Great question. The answer depends mostly on what sort of investor considers adding preferred shares. Let me take you back in time to 2007 and early 2008; Fannie was struggling to raise capital at the direction of OFHEO (that later became FHFA) and issued a lot of high coupon preferred stocks in series like FNMAS and FNMAT. These shares were snapped up by conservative investors like thrifts and insurance companies because of their presumed safety and high dividend yield. This is the same investment crowd that is drawn to Treasury bills, bonds and, yes, utility stocks. This class of investor is HUGE and is, in fact, substantially larger than the typical stock traders you would expect to find here on investors hub. This group of legacy investors includes many of the parties who have filed suit as litigating shareholders.

For investors seeking yield and relative safety, if the dividends get restored and capital formation is limited, especially if government restores FNMA's original $45 B buffer that Treasury helped vaporize, then FNMA preferreds will be a good investment, even if purchased at or near par levels.

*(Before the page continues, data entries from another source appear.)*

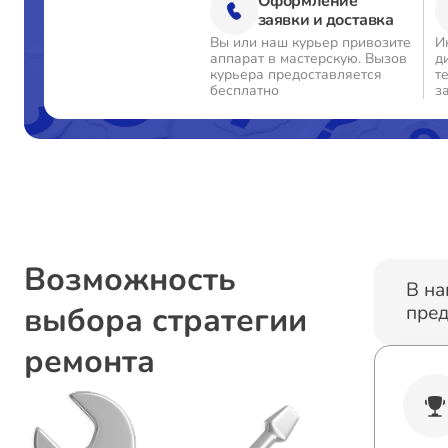
Оформление
заявки и доставка
Вы или наш курьер привозите
И
аппарат в мастерскую. Вызов
д
курьера предоставляется
т
бесплатно
з
Возможность
В на
выбора стратегии
пред
ремонта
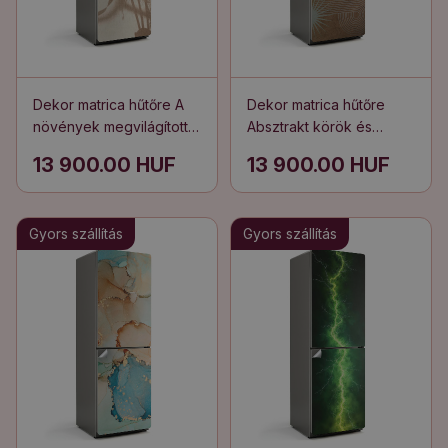
Dekor matrica hűtőre A
Dekor matrica hűtőre
növények megvilágított
Absztrakt körök és
árnyékai
vonalak
13 900.00 HUF
13 900.00 HUF
Gyors szállítás
Gyors szállítás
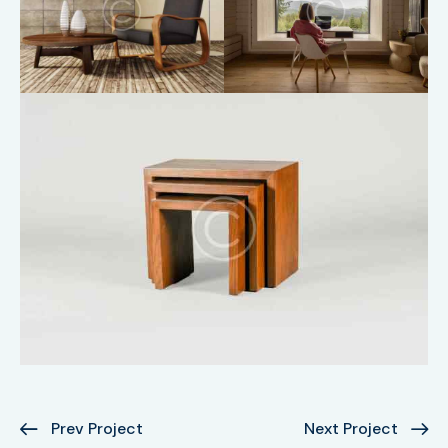
Prev Project
Next Project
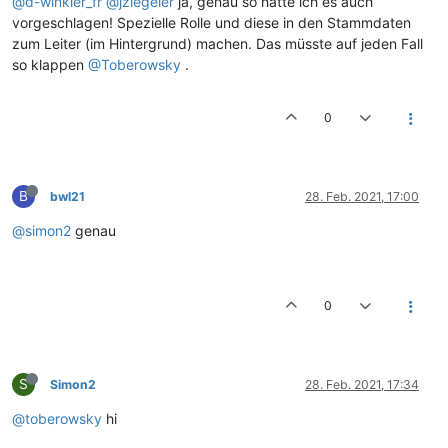
@d-winkler_fr
@jziegeler
ja, genau so hätte ich es auch
vorgeschlagen! Spezielle Rolle und diese in den Stammdaten
zum Leiter (im Hintergrund) machen. Das müsste auf jeden Fall
so klappen
@Toberowsky
.
0
B
bwl21
28. Feb. 2021, 17:00
@simon2
genau
0
S
Simon2
28. Feb. 2021, 17:34
@toberowsky
hi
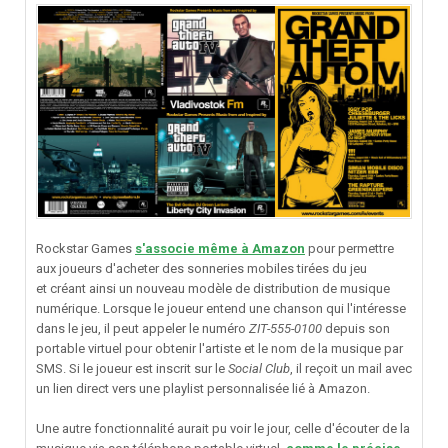
Rockstar Games
s'associe même à Amazon
pour permettre
aux joueurs d'acheter des sonneries mobiles tirées du jeu
et créant ainsi un nouveau modèle de distribution de musique
numérique. Lorsque le joueur entend une chanson qui l'intéresse
dans le jeu, il peut appeler le numéro
ZIT-555-0100
depuis son
portable virtuel pour obtenir l'artiste et le nom de la musique par
SMS. Si le joueur est inscrit sur le
Social Club
, il reçoit un mail avec
un lien direct vers une playlist personnalisée lié à Amazon.
Une autre fonctionnalité aurait pu voir le jour, celle d'écouter de la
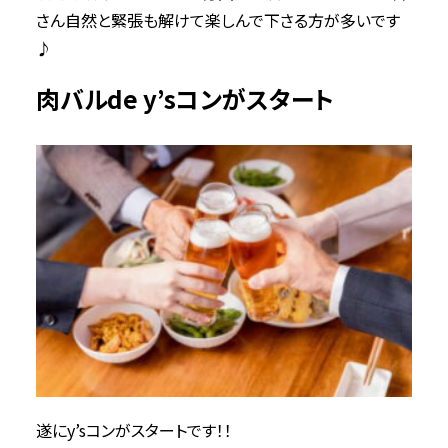
さん自然と緊張も解けて楽しんで下さる方が多いです
♪
肉バルde y’sコンがスタート
遂にy’sコンがスタートです！！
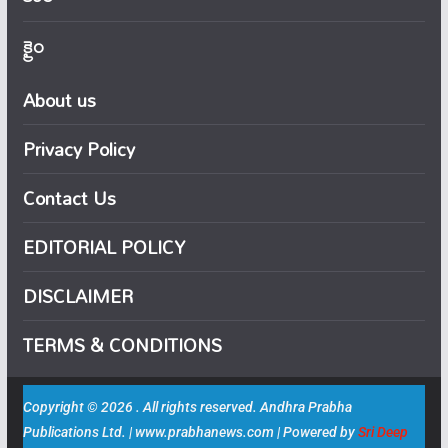
క్రైం
About us
Privacy Policy
Contact Us
EDITORIAL POLICY
DISCLAIMER
TERMS & CONDITIONS
Copyright © 2026 . All rights reserved. Andhra Prabha
Publications Ltd. | www.prabhanews.com | Powered by
Sri Deep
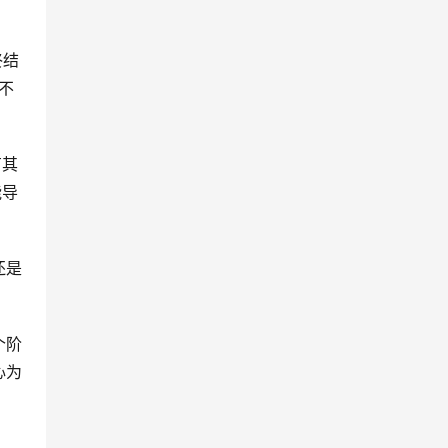
终结
不
有其
能导
还是
个阶
心为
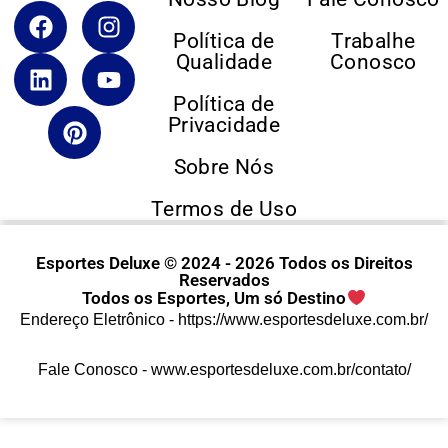
Política de
Trabalhe
Qualidade
Conosco
Política de
Privacidade
Sobre Nós
Termos de Uso
Esportes Deluxe © 2024 - 2026 Todos os Direitos
Reservados
Todos os Esportes, Um só Destino
Endereço Eletrônico -
https://www.esportesdeluxe.com.br/
Fale Conosco -
www.esportesdeluxe.com.br/contato/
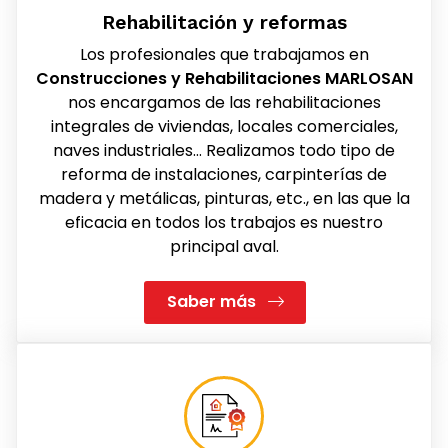
Rehabilitación y reformas
Los profesionales que trabajamos en
Construcciones y Rehabilitaciones MARLOSAN
nos encargamos de las rehabilitaciones
integrales de viviendas, locales comerciales,
naves industriales… Realizamos todo tipo de
reforma de instalaciones, carpinterías de
madera y metálicas, pinturas, etc., en las que la
eficacia en todos los trabajos es nuestro
principal aval.
Saber más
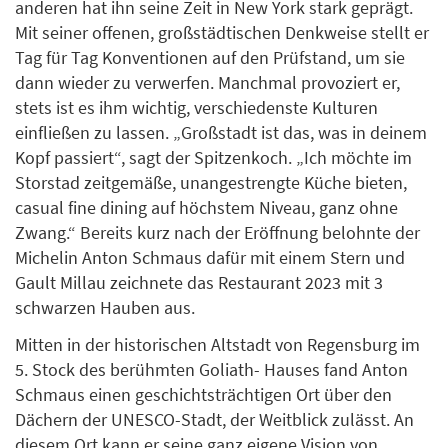
anderen hat ihn seine Zeit in New York stark geprägt.
Mit seiner offenen, großstädtischen Denkweise stellt er
Tag für Tag Konventionen auf den Prüfstand, um sie
dann wieder zu verwerfen. Manchmal provoziert er,
stets ist es ihm wichtig, verschiedenste Kulturen
einfließen zu lassen. „Großstadt ist das, was in deinem
Kopf passiert“, sagt der Spitzenkoch. „Ich möchte im
Storstad zeitgemäße, unangestrengte Küche bieten,
casual fine dining auf höchstem Niveau, ganz ohne
Zwang.“ Bereits kurz nach der Eröffnung belohnte der
Michelin Anton Schmaus dafür mit einem Stern und
Gault Millau zeichnete das Restaurant 2023 mit 3
schwarzen Hauben aus.
Mitten in der historischen Altstadt von Regensburg im
5. Stock des berühmten Goliath- Hauses fand Anton
Schmaus einen geschichtsträchtigen Ort über den
Dächern der UNESCO-Stadt, der Weitblick zulässt. An
diesem Ort kann er seine ganz eigene Vision von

But if you buy them NOW while the S/P's are at around 20-25% of par, your dividend rate of return on a 8.75% series like FNMAT or FNMAS delivers a yield of more like 35%. That is a GREAT investment if you have the confidence that RRR is coming and you are a buy-and-hold type of investor like Warren Buffett.

I'm not making a recommendation, here, just explaining that certain sorts of investors would find junior preferred shares a wise choice while others seeking share price elevation would likely stay the course with common stock.